● Exercise directions
Output every entry below exactly, without its pictures.
====== Material for the task ======
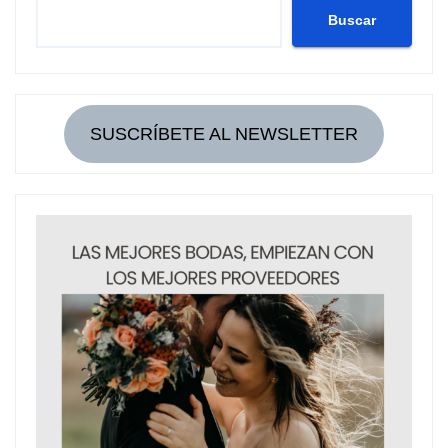
Buscar
SUSCRÍBETE AL NEWSLETTER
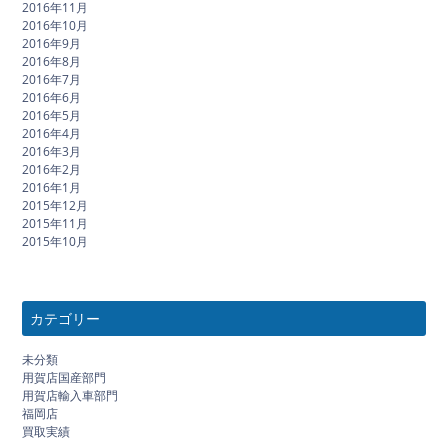
2016年11月
2016年10月
2016年9月
2016年8月
2016年7月
2016年6月
2016年5月
2016年4月
2016年3月
2016年2月
2016年1月
2015年12月
2015年11月
2015年10月
カテゴリー
未分類
用賀店国産部門
用賀店輸入車部門
福岡店
買取実績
======
● Expected answer
Buscar
SUSCRÍBETE AL NEWSLETTER
2016年11月
2016年10月
2016年9月
2016年8月
2016年7月
2016年6月
2016年5月
2016年4月
2016年3月
2016年2月
2016年1月
2015年12月
2015年11月
2015年10月
カテゴリー
未分類
用賀店国産部門
用賀店輸入車部門
福岡店
買取実績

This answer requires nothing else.